We currently use tools from the following providers:

- “Adform” of Adform A/S Wildersgade 10B, sal. 1 DK-1408 Copenhagen, Denmark. Under the following link you will find an explanation of how you can deactivate data collection on your computer or mobile device by Adform:

- “The Trade Desk” of The UK Trade Desk Ltd. (Co. No. 8539108), 11th Floor Whitefriars Lewins Mead, Bristol, BS1 2NT. Under the following link you will find an explanation of how to disable data collection on your computer or mobile device:

- “Display & Video 360” from Google LLC, 1600 Amphitheatre Parkway, Mountain View, CA 94043, USA. Under the following link you will find an explanation of how to disable data collection on your computer or mobile device:

- “Amazon Advertising Platform” of Amazon Online Germany GmbH, Marcel-Breuer-Straße 12, 80807 Munich, Germany. Under the following link you have the possibility to deactivate the data collection by Amazon on your computer or mobile device. To do this, activate the checkbox “Opt Out” in the displayed list under “Amazon Ad System”:

- “Google AdWords”. As Google AdWords customer, we also use Google Conversion Tracking, an analysis service of Google. Under the following link you have the possibility to deactivate the data collection by Google on your computer or mobile device:

(3) Use of Hubspot

KPMG uses Hubspot, a service provided by Hubspot Inc., on its web pages for analysis purposes. This involves the use of 'web beacons' as well as cookies, which are stored on your computer and which allow us to analyse your use of the website. Hubspot analyses the collected information (e.g. IP address, geographic location, type of browser, duration of visit and pages accessed) on behalf of KPMG in order to generate reports on visits and the visited KPMG pages.

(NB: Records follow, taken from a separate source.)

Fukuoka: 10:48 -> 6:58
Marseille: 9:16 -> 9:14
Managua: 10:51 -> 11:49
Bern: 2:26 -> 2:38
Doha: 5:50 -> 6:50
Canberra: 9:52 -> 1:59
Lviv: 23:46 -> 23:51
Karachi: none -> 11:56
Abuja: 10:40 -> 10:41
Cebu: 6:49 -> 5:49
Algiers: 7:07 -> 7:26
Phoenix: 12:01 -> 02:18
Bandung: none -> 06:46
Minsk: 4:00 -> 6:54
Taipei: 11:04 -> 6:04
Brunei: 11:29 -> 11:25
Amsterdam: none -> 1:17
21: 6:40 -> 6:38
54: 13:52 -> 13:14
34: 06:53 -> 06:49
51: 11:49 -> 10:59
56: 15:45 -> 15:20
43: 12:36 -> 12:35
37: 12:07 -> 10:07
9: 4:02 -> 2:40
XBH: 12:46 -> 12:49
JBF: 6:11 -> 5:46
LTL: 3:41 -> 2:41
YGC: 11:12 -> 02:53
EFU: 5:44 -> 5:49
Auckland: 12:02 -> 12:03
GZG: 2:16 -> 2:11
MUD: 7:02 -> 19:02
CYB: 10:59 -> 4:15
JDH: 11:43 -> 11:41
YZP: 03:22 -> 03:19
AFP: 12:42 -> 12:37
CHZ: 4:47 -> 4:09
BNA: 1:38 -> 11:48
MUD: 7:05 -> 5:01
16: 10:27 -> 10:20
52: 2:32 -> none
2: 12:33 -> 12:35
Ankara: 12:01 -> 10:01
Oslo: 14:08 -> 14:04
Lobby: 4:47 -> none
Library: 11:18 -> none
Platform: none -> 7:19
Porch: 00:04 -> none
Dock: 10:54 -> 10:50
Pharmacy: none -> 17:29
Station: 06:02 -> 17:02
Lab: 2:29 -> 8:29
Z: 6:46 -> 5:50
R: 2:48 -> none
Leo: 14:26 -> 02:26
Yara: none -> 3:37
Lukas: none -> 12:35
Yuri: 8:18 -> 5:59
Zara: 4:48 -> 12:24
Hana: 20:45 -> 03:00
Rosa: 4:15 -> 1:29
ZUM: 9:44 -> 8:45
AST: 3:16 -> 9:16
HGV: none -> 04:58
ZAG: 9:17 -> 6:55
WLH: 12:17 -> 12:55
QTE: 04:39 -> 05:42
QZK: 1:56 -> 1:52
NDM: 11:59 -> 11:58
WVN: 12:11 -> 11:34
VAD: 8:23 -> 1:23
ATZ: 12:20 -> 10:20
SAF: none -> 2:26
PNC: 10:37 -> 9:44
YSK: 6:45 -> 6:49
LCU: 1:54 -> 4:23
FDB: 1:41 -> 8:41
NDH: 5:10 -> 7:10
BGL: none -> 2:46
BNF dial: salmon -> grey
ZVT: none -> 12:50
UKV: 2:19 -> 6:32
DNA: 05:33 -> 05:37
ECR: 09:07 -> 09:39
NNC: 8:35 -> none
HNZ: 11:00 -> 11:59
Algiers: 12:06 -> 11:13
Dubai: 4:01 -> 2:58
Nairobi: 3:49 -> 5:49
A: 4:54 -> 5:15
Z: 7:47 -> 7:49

If, as presented in item 3b, KPMG email news is subscribed and studies as well as other documents are received, with Hubspot, we can link a user's visits to KPMG websites also to personal information (mainly name/email address) based on consent, and thereby collect them for particular persons and inform users individually in a targeted manner on preferred topics. If collection via Hubspot is not desired in general, the storage of cookies can be prevented at any time through browser settings (see above under item 3c). Further information on how Hubspot works can be found in the privacy statement of Hubspot Inc., which can be retrieved at:

4. How long will data be stored?

Unless otherwise explicitly stated, KPMG stores personal data for as long as necessary for the above-mentioned purposes. This is subject to the statutory retention obligations. KPMG employees are instructed to regularly check the duration of storage of personal data and to delete these if necessary.

5. What data protection rights do data subjects have?

Data subjects are afforded rights of access pursuant to Article 15 EU GDPR regarding the processing of their personal data by KPMG (also regarding the purpose of processing, any possible recipients and the expected duration of the storage of data), rights to rectify incorrect data (Art. 16 EU GDPR), rights to erasure (Art. 17 EU GDPR), rights to restriction of processing and the data portability of the data provided (Art. 18, 20 EU GDPR) and the right to object against the use of their data for marketing purposes and based on a legitimate interest (Art. 21 EU GDPR). Any consent given to KPMG can be revoked at any time with future effect. In order to safeguard these rights any data subject can contact the KPMG data protection officer (see item 2). Furthermore, they also have the right to complain to a data protection supervisory authority. Data subjects can lodge their complaint with the competent data protection supervisory authority in their place of residence or with any other data protection supervisory authority.